アニメ化もされたあらゐけいいちの漫画『日常』の、角川つばさ文庫でのノベライズ版。『日常』の映画版をコンセプトにしていて、いつもの漫画とは一風変わったオリジナルストーリーが展開されています。これが、『日常』としてもできがよく、また質の高いジュブナイルSFでもあるという、得難い娯楽読み物になっていました。
東雲研究所で夏休みの宿題をしていた3人組が、シュレディンガーの猫を応用したはかせの発明で宇宙にとばされてしまいます。
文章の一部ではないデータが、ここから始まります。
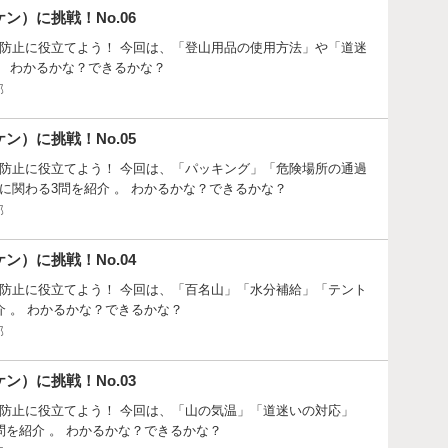
ン）に挑戦！No.06
防止に役立てよう！ 今回は、「登山用品の使用方法」や「道迷
。 わかるかな？できるかな？
部
ン）に挑戦！No.05
防止に役立てよう！ 今回は、「パッキング」「危険場所の通過
に関わる3問を紹介 。 わかるかな？できるかな？
部
ン）に挑戦！No.04
防止に役立てよう！ 今回は、「百名山」「水分補給」「テント
介 。 わかるかな？できるかな？
部
ン）に挑戦！No.03
防止に役立てよう！ 今回は、「山の気温」「道迷いの対応」
問を紹介 。 わかるかな？できるかな？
彼女たちがとばされた「妖星バラス」(当然『妖星ゴラス』のパロディ)は、願ったものがなんでも出てくるという不思議な星で、ゆっこはインド象を出したり麻衣は弥勒菩薩を出したりとやりたい放題。しかしその妖星バラスは地球に接近しつつあり、世界レベルの危機が訪れます。
世界の危機ではありますが、基本的にこれはコントのための舞台設定として機能しており、みんなでボケたおし、数少ないツッコミ役も迷走するいつもどおりの『日常』の風景が繰り広げられます。非常に忠実に原作の空気が再現されているので、原作ファンなら間違いなく楽しめるはずです。
それでいて、SFとしてもぶっとばしていて驚きを与えてくれます。SFとしての仕掛けは明かせませんが、その豪快さやドタバタ感は、筒井康隆の児童向けSFを髣髴とさせるくらいでした。